Tra il primo luglio 2014 e l’aprile di quest’anno, le esportazioni svizzere verso la Cina sono aumentate del 3,5%. Le merci cinesi importate in Svizzera hanno dal canto loro segnato un incremento del 5,7%. Questa crescita è superiore a quella delle esportazioni (+1,7%) e delle importazioni svizzere (+2,6%) a livello globale, indica la Segreteria di Stato dell’economia (SECO).
In che misura questo incremento è da imputare all’accordo di libero scambio (ALS) tra Berna e Pechino, che necessiterà ancora di diversi anni prima di diventare pienamente operativo?
«Per ora, l’impatto principale è psicologico», risponde a swissinfo.ch Nicolas Musy, cofondatore di China Integrated, un’agenzia di consulenza con sede a Shanghai. «I dazi delle merci che più contano per la Svizzera diminuiranno lentamente. Ci potrebbero volere dieci anni», prevede.
«L’ALS ha però avuto un impatto immediato per ciò che concerne le dinamiche nelle relazioni commerciali tra i due paesi. Le aziende svizzere e cinesi hanno un incentivo ad accrescere ulteriormente la loro attività», puntualizza Nicolas Musy.
In Svizzera, a beneficiare maggiormente delle riduzioni dei dazi doganali dovrebbero essere i settori delle macchine, degli strumenti di precisione, dell’orologeria, della farmaceutica e della chimica.
Ci sono tuttavia diversi aspetti da risolvere prima che le esportazioni di beni e servizi verso la Cina aumentino del 63% rispetto al 2010, per un risparmio annuo di 290 milioni di franchi, come pronosticava uno studio svizzero di fattibilità realizzato cinque anni fa.
A questo si aggiunge l’incertezza sul futuro andamento dell’economia cinese, che in seguito al rallentamento della crescita del Pil si trova in una fase di profonda trasformazione. L’intenzione del governo di Pechino è di passare da una crescita guidata dagli investimenti statali a un’economia basata sul settore privato e sui consumi.
L’anno scorso, la seconda economia del mondo è cresciuta del 7,4%, il tasso più basso dal 1990. L’espansione dovrebbe ulteriormente ridursi quest’anno e attestarsi al 7%.
Vincent Affolter, responsabile del mercato Asia-Pacifico del fabbricante svizzero di ingranaggi Affolter Group, rileva che le ordinazioni dalla Cina sono in calo rispetto all’anno scorso. Le aziende, spiega, preferiscono attendere gli effetti delle riforme.

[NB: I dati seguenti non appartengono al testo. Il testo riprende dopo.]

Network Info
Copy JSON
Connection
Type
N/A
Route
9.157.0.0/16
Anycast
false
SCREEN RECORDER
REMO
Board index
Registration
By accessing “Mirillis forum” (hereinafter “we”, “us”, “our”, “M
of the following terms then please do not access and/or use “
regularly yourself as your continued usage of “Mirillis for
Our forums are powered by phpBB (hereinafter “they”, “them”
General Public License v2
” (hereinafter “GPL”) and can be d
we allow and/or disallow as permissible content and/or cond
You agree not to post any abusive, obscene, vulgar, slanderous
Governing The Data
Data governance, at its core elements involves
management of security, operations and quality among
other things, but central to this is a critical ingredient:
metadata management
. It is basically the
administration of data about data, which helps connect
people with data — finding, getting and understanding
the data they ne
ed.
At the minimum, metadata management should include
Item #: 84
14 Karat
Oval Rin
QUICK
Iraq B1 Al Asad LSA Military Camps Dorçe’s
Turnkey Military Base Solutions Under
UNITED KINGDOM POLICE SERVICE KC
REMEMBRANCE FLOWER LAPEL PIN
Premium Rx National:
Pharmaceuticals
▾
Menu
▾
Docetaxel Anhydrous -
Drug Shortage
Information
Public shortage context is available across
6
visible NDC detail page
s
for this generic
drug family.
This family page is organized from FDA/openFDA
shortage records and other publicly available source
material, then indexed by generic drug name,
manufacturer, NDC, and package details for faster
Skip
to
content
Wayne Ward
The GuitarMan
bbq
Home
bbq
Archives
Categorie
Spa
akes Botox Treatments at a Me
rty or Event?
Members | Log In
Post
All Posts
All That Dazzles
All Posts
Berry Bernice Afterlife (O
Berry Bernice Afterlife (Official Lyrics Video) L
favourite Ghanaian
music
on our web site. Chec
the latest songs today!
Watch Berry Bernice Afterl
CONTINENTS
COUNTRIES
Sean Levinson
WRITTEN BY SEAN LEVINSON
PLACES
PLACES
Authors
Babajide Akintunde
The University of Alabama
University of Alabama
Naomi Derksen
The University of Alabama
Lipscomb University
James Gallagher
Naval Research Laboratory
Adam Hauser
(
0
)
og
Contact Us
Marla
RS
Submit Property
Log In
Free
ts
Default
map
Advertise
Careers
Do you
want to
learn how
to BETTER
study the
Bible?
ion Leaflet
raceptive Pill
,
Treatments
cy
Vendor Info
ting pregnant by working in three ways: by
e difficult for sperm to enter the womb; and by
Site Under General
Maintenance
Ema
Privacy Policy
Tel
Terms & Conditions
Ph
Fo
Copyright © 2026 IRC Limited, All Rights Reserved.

«Le carte sono state ridistribuite e nessuno sa se il vincitore sarà il settore privato o quello pubblico», afferma Affolter. «Ho la sensazione che le imprese statali credano che le cose non cambieranno. La Cina sembra però seria nella sua intenzione di portare la sua economia su un nuovo livello. Potrebbero emergere opportunità per il settore privato, ma c’è un certo sentimento di insicurezza».
«La strada per riequilibrare l’economia cinese sarà probabilmente lunga e difficile», ha pronosticato a inizio giugno Kamel Mellahi, professore di strategia d’impresa alla Warwick Business School.
La ristrutturazione dell’economia cinese potrebbe però portare molti benefici alle aziende svizzere. «Nel 2008, le aziende che ho visitato disponevano per lo più di vecchi macchinari. Questo sta ora cambiando», indica Vincent Affolter. «È l’unico grande mercato nel mondo che sta passando dai macchinari superati a processi manifatturieri automatizzati».
Lotta alla corruzione
Una seconda ondata di riforme in Cina - la lotta alla corruzione e ai regali ai funzionari - sta gravando sul settore dei beni di lusso e dell’orologeria. Un quarto di tutte le esportazioni orologiere svizzere sono dirette in Cina o a Hong Kong, dove le minori tasse sui prodotti di lusso attirano consumatori dal continente.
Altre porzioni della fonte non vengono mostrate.